Innanzitutto perdonate il ritardo della nostra cronaca, ma siamo rientrati a notte fonda da Torino leggermente infreddoliti e stanchi. A mente fredda raccontiamo di questo Juventus-Fulham, e di un Europa League che ci sta' regalando qualche sorriso. Negli occhi abbiamo ancora il gol di Zebina, a dimostrazione dell'eccezionalità dell'evento e di come fosse serata di buoni propositi. Per contro, d'altronde, avevamo un Fulham un po' dismesso e timoroso, che ha badato a difendere il fortino per raccogliere speranze in vista del ritorno a Londra.
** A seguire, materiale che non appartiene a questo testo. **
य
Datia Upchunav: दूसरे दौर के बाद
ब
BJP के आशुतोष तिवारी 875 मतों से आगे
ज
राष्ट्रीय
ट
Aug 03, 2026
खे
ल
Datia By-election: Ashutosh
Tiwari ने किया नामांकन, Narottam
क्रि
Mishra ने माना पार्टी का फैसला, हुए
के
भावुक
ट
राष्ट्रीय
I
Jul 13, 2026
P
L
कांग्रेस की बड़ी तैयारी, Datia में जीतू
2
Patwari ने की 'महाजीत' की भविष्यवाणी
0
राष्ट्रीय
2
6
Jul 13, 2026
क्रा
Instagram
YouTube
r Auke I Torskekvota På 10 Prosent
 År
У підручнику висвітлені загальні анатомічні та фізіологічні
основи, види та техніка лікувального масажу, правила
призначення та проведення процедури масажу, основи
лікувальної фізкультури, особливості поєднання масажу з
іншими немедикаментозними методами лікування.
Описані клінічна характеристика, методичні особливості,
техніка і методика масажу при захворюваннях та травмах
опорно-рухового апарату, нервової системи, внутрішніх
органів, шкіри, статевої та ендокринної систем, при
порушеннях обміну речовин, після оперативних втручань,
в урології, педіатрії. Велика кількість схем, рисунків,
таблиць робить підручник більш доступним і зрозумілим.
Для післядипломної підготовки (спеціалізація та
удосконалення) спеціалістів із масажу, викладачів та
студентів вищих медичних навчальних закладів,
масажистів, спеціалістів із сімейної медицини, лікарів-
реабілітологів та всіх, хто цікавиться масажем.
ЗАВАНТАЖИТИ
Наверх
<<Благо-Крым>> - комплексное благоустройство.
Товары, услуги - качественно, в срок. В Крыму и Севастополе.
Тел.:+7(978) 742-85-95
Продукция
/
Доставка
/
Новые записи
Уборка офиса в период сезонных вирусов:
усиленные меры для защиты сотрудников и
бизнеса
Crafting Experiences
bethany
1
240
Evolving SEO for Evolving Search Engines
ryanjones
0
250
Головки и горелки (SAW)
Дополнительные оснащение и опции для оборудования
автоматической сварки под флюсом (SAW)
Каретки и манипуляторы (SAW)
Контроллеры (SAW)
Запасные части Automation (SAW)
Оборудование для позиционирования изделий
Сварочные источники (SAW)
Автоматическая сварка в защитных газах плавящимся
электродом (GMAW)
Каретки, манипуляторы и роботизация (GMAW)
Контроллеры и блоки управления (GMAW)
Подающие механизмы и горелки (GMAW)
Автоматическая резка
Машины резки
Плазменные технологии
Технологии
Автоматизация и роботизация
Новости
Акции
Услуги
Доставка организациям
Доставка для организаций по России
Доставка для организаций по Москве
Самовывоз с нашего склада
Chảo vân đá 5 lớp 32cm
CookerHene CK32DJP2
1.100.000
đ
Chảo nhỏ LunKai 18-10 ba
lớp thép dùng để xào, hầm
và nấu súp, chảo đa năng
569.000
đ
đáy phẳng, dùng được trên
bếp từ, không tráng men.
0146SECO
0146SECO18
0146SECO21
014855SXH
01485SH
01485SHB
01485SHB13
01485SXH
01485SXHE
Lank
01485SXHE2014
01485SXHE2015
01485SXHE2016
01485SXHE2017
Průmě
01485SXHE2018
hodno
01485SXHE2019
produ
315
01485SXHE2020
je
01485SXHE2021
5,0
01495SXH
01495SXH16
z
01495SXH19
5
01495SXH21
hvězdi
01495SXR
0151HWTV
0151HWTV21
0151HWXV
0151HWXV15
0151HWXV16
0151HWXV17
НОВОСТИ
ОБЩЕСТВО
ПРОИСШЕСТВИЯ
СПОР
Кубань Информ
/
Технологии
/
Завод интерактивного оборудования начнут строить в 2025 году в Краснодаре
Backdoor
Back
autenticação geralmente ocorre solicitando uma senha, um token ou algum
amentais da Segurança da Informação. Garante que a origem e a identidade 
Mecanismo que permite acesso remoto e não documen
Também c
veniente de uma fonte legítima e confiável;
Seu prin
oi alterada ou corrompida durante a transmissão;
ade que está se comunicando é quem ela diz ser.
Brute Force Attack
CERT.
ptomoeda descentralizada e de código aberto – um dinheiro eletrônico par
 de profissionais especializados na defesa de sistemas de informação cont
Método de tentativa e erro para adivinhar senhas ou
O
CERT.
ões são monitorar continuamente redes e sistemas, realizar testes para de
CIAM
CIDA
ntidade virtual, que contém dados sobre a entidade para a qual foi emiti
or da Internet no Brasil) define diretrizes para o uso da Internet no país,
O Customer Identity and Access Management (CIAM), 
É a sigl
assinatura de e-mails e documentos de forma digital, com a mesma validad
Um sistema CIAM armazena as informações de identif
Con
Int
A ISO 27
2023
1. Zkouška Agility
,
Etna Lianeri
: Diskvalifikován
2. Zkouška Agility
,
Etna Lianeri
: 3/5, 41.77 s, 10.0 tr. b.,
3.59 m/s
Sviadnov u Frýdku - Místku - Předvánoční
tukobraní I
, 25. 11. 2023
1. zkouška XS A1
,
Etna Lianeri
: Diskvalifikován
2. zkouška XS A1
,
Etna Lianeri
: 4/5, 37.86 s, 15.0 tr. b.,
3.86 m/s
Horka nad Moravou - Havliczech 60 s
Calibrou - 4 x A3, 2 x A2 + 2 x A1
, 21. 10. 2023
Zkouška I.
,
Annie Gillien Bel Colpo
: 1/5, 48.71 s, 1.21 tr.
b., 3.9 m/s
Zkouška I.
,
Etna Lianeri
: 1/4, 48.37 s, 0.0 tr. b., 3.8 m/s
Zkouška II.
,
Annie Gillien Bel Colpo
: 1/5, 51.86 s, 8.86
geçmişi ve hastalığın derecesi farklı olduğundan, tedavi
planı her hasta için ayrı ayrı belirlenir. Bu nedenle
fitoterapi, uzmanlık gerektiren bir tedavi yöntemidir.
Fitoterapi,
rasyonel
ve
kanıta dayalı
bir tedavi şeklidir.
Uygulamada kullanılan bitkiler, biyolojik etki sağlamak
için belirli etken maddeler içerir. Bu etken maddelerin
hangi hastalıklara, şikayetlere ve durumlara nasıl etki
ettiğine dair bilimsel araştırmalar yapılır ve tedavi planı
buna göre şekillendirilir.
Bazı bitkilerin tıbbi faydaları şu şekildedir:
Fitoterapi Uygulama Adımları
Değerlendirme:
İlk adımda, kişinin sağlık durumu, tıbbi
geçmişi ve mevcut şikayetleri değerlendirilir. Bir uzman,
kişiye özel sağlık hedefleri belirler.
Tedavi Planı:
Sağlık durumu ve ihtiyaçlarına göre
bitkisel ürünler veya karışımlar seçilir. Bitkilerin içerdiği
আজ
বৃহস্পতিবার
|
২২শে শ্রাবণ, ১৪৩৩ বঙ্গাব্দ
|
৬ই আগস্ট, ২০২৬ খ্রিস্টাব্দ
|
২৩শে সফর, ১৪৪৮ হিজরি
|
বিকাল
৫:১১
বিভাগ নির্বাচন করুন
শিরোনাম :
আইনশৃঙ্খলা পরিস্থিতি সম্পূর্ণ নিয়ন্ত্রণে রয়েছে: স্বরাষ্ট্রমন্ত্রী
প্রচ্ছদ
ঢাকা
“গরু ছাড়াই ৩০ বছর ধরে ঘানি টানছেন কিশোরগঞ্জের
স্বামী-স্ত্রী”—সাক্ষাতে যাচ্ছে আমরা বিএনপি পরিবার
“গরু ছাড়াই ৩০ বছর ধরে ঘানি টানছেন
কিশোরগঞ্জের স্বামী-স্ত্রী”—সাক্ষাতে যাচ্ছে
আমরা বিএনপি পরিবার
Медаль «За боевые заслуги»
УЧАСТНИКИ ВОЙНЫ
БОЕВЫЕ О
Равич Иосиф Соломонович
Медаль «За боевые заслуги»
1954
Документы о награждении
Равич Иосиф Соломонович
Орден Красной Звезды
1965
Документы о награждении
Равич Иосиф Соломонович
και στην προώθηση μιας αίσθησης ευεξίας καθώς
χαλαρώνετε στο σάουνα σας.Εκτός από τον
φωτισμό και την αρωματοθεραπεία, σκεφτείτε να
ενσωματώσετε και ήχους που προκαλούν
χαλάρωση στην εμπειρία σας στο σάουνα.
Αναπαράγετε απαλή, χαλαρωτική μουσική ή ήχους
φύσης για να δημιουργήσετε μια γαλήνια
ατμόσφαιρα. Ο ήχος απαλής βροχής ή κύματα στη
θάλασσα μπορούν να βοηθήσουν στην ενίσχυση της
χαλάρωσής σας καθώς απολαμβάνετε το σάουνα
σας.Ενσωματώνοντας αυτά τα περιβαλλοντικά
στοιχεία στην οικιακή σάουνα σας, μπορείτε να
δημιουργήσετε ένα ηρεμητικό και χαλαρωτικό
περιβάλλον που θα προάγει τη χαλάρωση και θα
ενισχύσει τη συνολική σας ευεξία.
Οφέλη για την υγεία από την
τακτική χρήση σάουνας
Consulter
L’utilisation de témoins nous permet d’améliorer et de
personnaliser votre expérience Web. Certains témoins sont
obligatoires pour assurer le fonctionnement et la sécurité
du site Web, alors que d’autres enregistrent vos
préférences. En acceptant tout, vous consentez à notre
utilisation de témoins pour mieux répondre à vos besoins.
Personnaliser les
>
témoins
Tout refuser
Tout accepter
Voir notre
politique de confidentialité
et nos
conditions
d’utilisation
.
Oddio, un po' di brividi sono corsi lungo la schiena, giusto per restare a tema di una stagione da paura, dopo che una sfortunata deviazione aveva rimesso in gioco gli uomini di Hogson e Geppetto Manninger ha evitato il pareggio con un balzo felino poco dopo. Un fuoco di paglia, per fortuna, perché ha spegnerlo è stato Trezeguet che ha timbrato il 3 a 1 prima dell'intervallo. C'è una leggera deviazione di Brazzo, ma il gol diamolo al cecchino francese. Dopo Zebina e Legrottaglie, ci mancava il gol del numero 7 per portare la classe operaia in paradiso. Così andiamo negli spogliatoi per berci con la diruta calma un the caldo. La ripresa è un tenere a bada gli innocui inglesi, e qui forse sta' il piccolo neo della serata, perché con un briciolo di cattiveria in più potevamo chiudere definitivamente i giochi qui all'Olimpico. Ma va bene così. Missione compiuta. A bassi regimi portiamo a casa una vittoria che fa sempre fiducia e dà la possibilità di affrontare con un buon margine di distacco il ritorno, che prevedo comunque insidioso. Mai abbassare la guardia, soprattutto in campetti inglesi dalla calda atmosfera. L' Europa League mi sta' divertendo e si punta a girar l'Europa con una certa frequenza prima che questa stagione strana e altalenante vada a concludersi.